We also are deploying specific messages based on business sector segmentation data. Understanding that some sectors would be disproportionally affected by the virus (e.g. taxi drivers, tourism), we are sending customers in these sectors specific information about options available to them to help them navigate this crisis. In some of our markets, this includes proactive messaging on loan restructuring options. For business segments that we expect will be largely spared the initial impact from the virus, the messages are different.
The third area of segmentation is where our customers are in their journey (loan cycle) with us. For customers in good standing nearing the end of their cycle, their primary concern is the availability of future credit products, and thus receive messages with details on our lending stance. For customers that have missed a payment, we deliver communications to help them find what options are available to remain in good standing, and how to access them.
Principle 3: Change the channel to reach customers
Microfinance has traditionally relied upon in-person interactions for customer acquisition, transactions, and customer education. But over the past two years, we have invested heavily in digital and branchless channels, reducing our reliance on frontline staff for activities that can better be done centralized, and using them instead for customers needing more personalized engagement.
Although digital communication channels are the most efficient modes of communicating with customers, widespread use has been limited both by access to and the cost of data, as well as customer comfort with technology. Since March, digital communication channels, such as web chats, social media, SMS, WhatsApp and other regional platforms, are experiencing user spikes. For many, this is the first time they have connected with us remotely.
Our call centers also have experienced a similar spike in in-bound calls, and we have scaled them to accommodate. Most calls come from customers requesting information on payment locations or for loan restructuring options. In only the first two weeks of April, the call center in our subsidiary in Jordan received 4,600 calls—a 59 percent increase from the total number of calls received in March. FIF reinforced our call center teams by moving staff who previously worked in the branch or other office functions, to backfill.
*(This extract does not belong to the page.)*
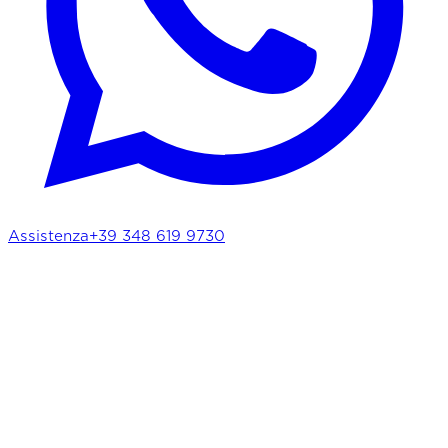
Assistenza
+39 348 619 9730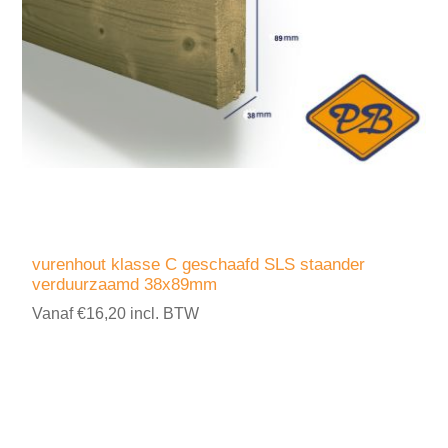
vurenhout klasse C geschaafd SLS staander
verduurzaamd 38x89mm
Vanaf €16,20 incl. BTW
“Spray and pray” marketing communications - where uniform messages are blasted out in the hopes of reaching the intended target - is both outdated, inefficient, and ill-suited to the challenges of COVID-19. A one-size-fits-all approach to customer engagement simply would not deliver the value or impact to our customers, especially under the present circumstances.
The future of communications in microfinance will always have an in-person element. But the effectiveness of a quick reaction to this global pandemic is showing us the power and promise of digital engagement to support customers in this time of extreme need, with lessons that will carry over when the current crisis has passed.